What this task involves = The required answer is every line of the data containing the word "website".

Available data =

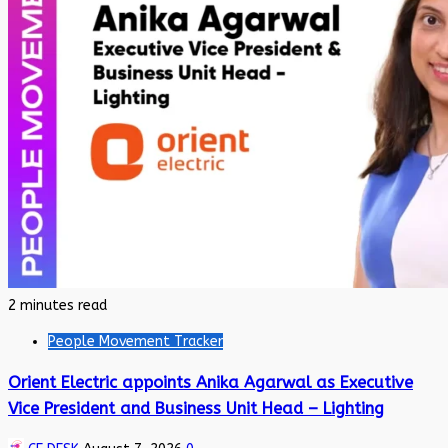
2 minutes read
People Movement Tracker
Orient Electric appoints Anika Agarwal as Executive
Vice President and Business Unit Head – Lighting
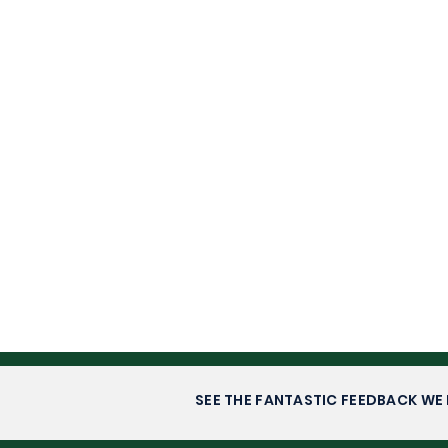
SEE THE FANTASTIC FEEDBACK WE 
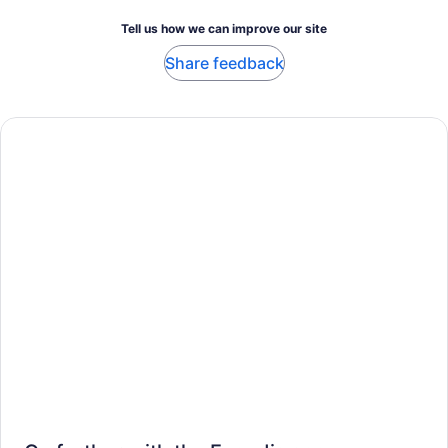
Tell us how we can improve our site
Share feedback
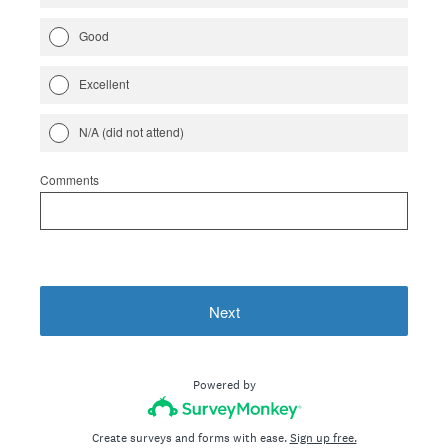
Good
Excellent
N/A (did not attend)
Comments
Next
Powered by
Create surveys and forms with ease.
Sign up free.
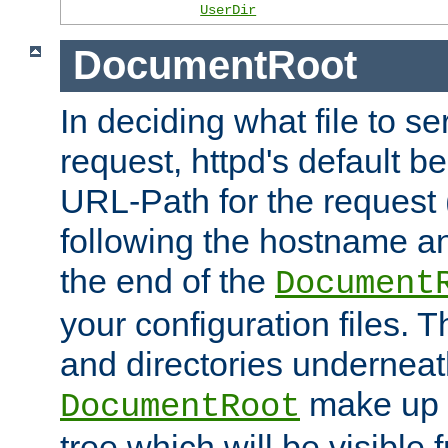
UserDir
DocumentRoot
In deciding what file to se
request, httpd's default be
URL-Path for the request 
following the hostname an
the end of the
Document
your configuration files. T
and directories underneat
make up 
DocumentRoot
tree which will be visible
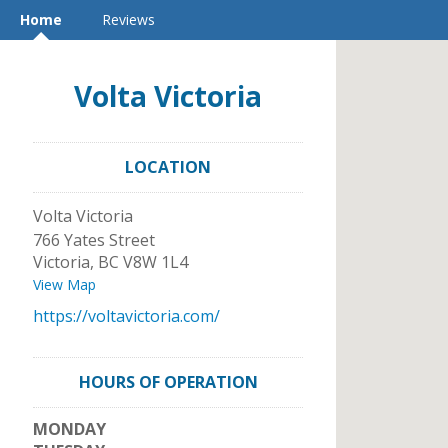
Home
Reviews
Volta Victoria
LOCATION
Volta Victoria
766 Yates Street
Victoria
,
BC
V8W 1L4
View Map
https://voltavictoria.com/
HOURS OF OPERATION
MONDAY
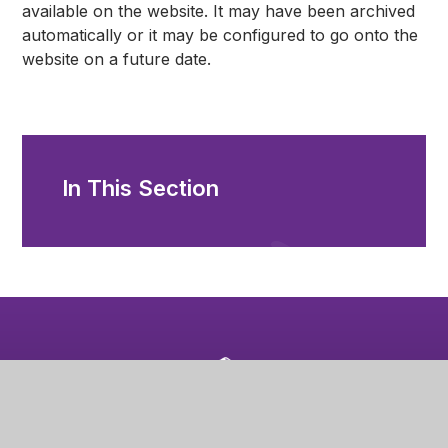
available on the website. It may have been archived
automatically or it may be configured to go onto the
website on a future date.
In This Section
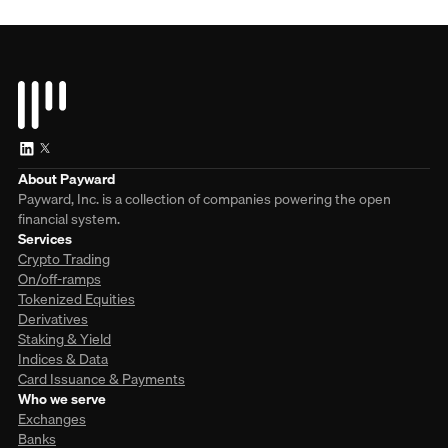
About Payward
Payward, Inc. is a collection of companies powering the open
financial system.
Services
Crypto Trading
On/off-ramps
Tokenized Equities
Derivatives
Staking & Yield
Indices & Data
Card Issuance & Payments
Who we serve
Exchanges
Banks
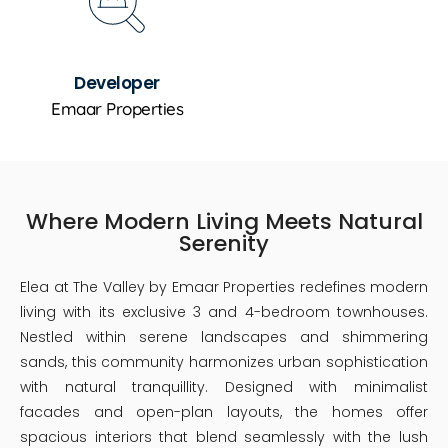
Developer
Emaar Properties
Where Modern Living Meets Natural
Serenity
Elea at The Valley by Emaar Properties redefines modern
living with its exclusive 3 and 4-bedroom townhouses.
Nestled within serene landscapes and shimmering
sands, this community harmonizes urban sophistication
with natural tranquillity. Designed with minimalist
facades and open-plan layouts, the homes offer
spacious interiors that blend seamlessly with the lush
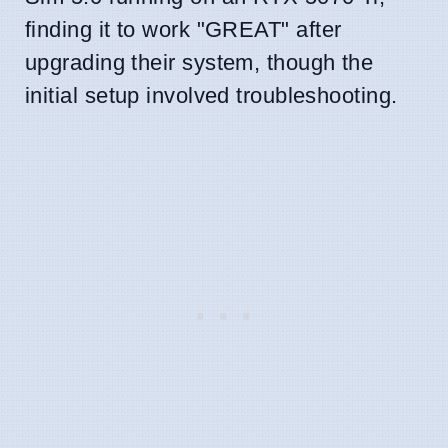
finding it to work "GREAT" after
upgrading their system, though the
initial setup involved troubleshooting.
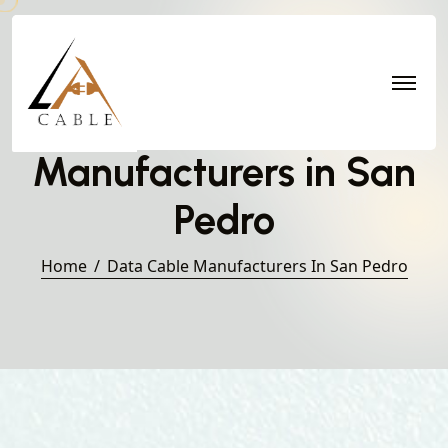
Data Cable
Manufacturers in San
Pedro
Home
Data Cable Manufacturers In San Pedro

Response for this exercise =
available on the website. It may have been archived
website on a future date.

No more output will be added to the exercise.